Initial Thoughts on Maven

I can see that using Maven means you have to expend minimal effort on the build system if you have a straight-forward project structure and build process. Of course, the main issue with the “convention over configuration” approach is that it can be inflexible, actually not allowing (as opposed to just not requiring) configuration of some aspects. In the words of Maven documentation, “If you decide to use Maven, and have an unusual build structure that you cannot reorganise, you may have to forgo some features or the use of Maven altogether“. I like to call this “convention and fuck you (and your real-world requirements)”, but at least it’s pretty easy to tell if Maven is a good fit.

However, I’m not sure why a whole new build system was really needed. Ant seems, in many respects, much more powerful than Maven is (and I’m not saying I actually think Ant is good). The main feature that Maven brings to the table is the automatic dependency downloading (and sharing, though disk space is cheap enough now that I don’t know if this is really such a big deal) – probably something that could have been implemented in Ant or as a simple tool meant for use with Ant.

So, meh. It knows what it can do and it does it well, which is more than can be said for many pieces of software. It’s just not clear that its existence is really warranted.

In conclusion

There you have it – my take on Maven and a simple explanation of how it works that you can grasp without reading through a ton of documentation. Take it with a grain of salt as I’m no expert. I wish someone else had written this before me, but hopefully this will be useful to any other poor soul who has to use Maven and wants to waste as little time as possible coming to grips with the basics.

Why is there no decent, simple, structured text format?

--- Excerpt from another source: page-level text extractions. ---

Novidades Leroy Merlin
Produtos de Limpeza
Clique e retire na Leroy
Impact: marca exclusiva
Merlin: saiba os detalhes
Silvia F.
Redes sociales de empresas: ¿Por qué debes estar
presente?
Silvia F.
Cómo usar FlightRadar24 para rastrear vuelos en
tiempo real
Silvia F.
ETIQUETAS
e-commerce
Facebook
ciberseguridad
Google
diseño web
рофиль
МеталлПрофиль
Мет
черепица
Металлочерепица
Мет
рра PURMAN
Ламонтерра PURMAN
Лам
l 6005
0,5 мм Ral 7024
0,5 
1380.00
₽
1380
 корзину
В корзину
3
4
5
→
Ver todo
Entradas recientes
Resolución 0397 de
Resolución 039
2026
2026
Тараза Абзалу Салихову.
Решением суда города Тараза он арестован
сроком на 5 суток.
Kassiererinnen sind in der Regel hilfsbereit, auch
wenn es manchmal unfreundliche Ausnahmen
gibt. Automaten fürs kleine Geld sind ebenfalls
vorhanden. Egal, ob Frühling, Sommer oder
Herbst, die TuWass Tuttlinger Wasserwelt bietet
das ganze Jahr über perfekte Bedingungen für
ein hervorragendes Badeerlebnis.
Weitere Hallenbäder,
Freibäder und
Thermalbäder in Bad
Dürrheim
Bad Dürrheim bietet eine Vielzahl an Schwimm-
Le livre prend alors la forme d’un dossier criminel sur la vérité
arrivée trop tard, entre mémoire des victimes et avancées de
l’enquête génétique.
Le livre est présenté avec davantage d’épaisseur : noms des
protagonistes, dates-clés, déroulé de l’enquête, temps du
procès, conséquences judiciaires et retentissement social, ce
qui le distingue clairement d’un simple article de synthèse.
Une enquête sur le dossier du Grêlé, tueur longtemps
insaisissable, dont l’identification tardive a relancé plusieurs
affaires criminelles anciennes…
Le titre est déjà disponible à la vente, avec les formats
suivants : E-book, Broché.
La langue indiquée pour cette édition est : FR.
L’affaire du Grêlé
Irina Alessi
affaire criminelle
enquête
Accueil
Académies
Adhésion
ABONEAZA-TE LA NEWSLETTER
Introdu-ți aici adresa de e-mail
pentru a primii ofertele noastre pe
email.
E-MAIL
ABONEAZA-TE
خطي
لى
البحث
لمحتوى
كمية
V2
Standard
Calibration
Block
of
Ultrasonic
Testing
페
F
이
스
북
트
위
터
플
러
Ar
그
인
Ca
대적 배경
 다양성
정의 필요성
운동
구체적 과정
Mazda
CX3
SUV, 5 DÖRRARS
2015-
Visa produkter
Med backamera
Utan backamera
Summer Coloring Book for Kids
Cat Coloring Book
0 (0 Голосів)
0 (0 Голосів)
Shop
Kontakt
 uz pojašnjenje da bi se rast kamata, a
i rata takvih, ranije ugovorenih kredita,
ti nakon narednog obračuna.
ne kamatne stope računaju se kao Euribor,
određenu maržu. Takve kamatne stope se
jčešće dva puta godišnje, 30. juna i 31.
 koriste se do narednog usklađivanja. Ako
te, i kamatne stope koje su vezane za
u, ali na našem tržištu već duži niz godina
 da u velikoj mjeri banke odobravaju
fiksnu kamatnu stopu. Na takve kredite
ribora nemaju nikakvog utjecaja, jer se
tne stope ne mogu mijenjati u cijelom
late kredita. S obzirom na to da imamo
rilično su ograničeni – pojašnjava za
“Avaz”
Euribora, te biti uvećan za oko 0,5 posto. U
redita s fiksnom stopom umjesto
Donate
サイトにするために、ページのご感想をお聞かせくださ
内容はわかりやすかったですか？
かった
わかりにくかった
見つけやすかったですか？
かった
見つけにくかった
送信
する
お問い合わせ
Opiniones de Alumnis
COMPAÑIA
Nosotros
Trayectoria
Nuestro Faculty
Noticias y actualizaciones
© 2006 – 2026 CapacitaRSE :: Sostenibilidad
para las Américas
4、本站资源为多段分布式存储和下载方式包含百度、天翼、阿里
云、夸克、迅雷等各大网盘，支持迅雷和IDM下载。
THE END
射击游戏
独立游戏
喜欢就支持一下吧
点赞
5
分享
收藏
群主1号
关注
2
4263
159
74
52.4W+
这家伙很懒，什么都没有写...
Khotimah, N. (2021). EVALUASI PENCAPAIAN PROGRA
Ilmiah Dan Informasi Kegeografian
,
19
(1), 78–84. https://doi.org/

So I want a structured text format usable for configuration files and data interchange. My key requirements can be boiled down to:

  • Syntax allows concise expression (this alone rules out XML)
  • Simple to parse (this also rules out XML)
  • Suitable for human “consumption” (reading, editing). To some degree, this rules out XML.

As you can see, XML is definitely out. But oddly enough, I’m struggling to find anything I’m really happy with.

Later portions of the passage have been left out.